Congratulations! The Acme Axegrinders, which you own, are the regular season champions of the National Squishyball League (NSL). Your team will now play a championship series against the Boondocks Barbarians, which had the second-best regular season record. You feel good about Acme’s chances in the series because Acme won exactly 60 percent of the hundreds of games it played against Boondocks this season. (The NSL has an incredibly long regular season.) The NSL has two special rules for the playoffs:
1. The owner of the top-seeded team (i.e., you) gets to select the length of the championship series in advance of the first game, so you could decide to play a single game, a best two out of three series, a three out of five series, etc., all the way up to a 50 out of 99 series.
2. The owner of the winning team gets 1 million minus 10,000 for each of the victories required to win the series, regardless of how many games the series lasts in total. Thus, if the top-seeded team’s owner selects a single-game championship, the winning owner will collect 990,000. If he or she selects a 4 out of 7 series, the winning team’s owner will collect 960,000. The owner of the losing team gets nothing.

Since Acme has a 60 percent chance of winning any individual game against Boondocks, Rule 1 encourages you to opt for a very long series to improve Acme’s chances of winning the series. But Rule 2 means that a long series will mean less winnings for you if Acme does take the series.

How long a series should you select in order to maximize your expected winnings? And how much money do you expect to win?

Let's go for an easy win right away: it's trivial to calculate the prize pool for a given series length: $prize = 1,000,000 - 10,000n$, where $n$ is the number of wins required to win the series. A series of length 7, for example, requires 4 wins, and in general, a series of $z$ requires $\lfloor{z/2}\rfloor+1$ wins, which we can implement in python as n = z//2+1.

However, the more difficult part of the problem requires us to calculate the probability of winning a series of length 1, 3, 5, ..., 99. Let's start with simple cases and work our way up from there.
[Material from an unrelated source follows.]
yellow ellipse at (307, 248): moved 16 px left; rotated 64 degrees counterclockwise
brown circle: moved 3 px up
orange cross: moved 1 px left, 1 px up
The probability of winning a "series" of 1 game is simply the probability of winning that single game, $p=0.6$. The probability of winning a series of 3 games is the probability of winning two games before our opponent wins two games. There are a few ways this can happen. We can win the first two games with probability $p^2$, or we can win one of the first two games plus the third game, with probability $\binom{2}{1}qp^2$. Therefore the probability of winning the series is $p^2 + \binom{2}{1}qp^2$.
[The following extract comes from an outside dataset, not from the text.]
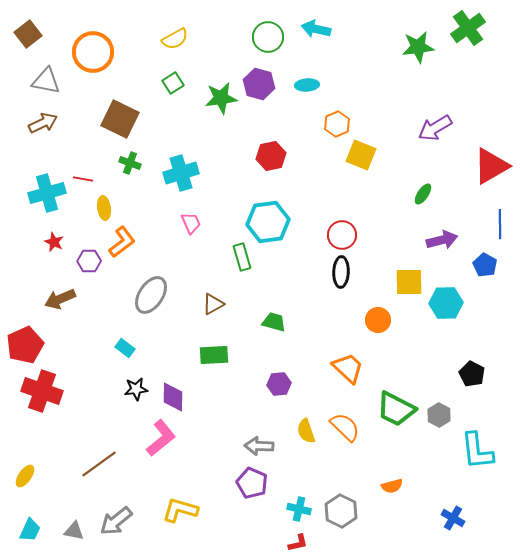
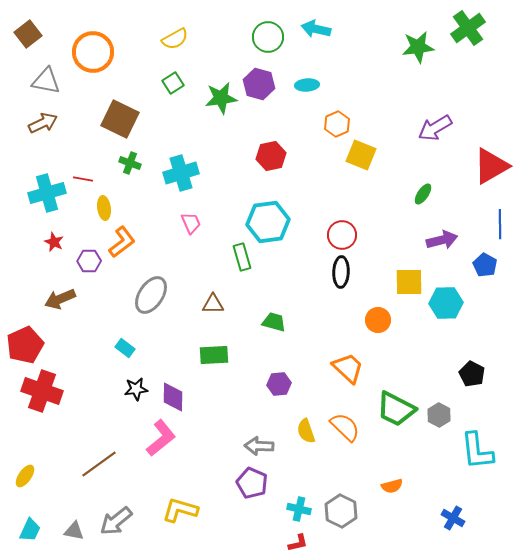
brown triangle at (213, 304): rotated 30 degrees clockwise
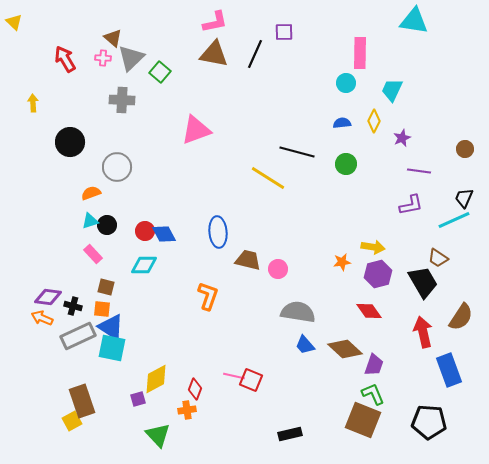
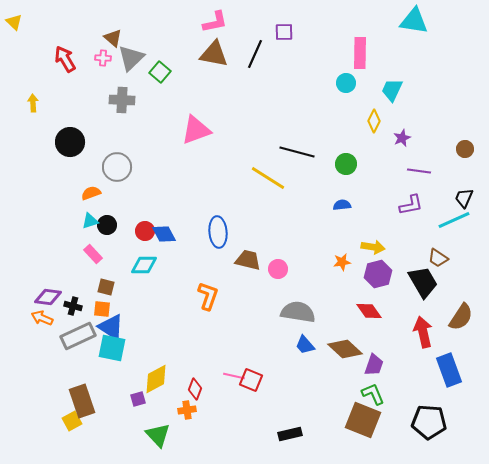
blue semicircle at (342, 123): moved 82 px down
Now we can derive a pattern for the probability of winning a series of length $z$. Let's take a series of 5:

$\binom{2}{0}q^0p^3 + \binom{3}{1}q^1p^3 + \binom{4}{2}q^2p^3$

and a series of 7:

$\binom{3}{0}q^0p^4 + \binom{4}{1}q^1p^4 + \binom{5}{2}q^2p^4 + \binom{6}{3}q^3p^4$

The pattern consists of four elements:

1. Each term in the pattern is multiplied by $p^n$, where n is the number of games required to win the series, e.g. 4 for a best-of-seven
2. Each term in the pattern is multiplied by $q$ raised to an increasing power, e.g. 0, 1, 2, ..., for the possible number of games the opponent can win without winning the series
3. The top term of the binomial sequence starts at one-minus the number of games required to win the series, e.g. 3 for a best-of-seven, and continues until one-minus the total number of games in the series, e.g. 6 for a best-of-seven
4. The bottom term of the binomial sequence starts at zero and continues to one-minus the number number of games required to win the series

Therefore, we can write a function that expresses the probability of winning a series for a given series length by calculating each of the four elements. For example, the probability of winning a series of 17:

$\binom{8}{0}q^0p^9 + \binom{9}{1}q^1p^9 + \binom{10}{2}q^2p^9 + \binom{11}{3}q^3p^9 + \ ...\ + \binom{16}{8}q^8p^9$

This isn't the most elegant way of solving it, but it is a fun application of arrays in python:

import numpy as np

def win_pct(series_length, p=0.6):
"""
Probability of winning a series of series_length,
given a win percent, p, for any single game

Parameters
----------
series_length : int, the max length of the series
p : float, between 0 and 1, the probability of
winning any single game

Returns
-------
win_pct : float, between 0 and 1, the probability
of winning the overall series
"""
a = np.arange(series_length//2,series_length)
b = np.arange(series_length//2+1)
c = comb(a,b) * (1-p)**b * p**(series_length//2+1)

return c.sum()


Once we calculate the probability of winning series with lengths 1 through 99, we simply multiply by the prize amount for that series. We then select the series length that maximizes the expected winnings. In this case, a series of length 25, which requires 13 wins, will earn $870,000. The Acme Axegrinders will win a 25 game series 84.6% of the time, which translates to an expected value of$736,222.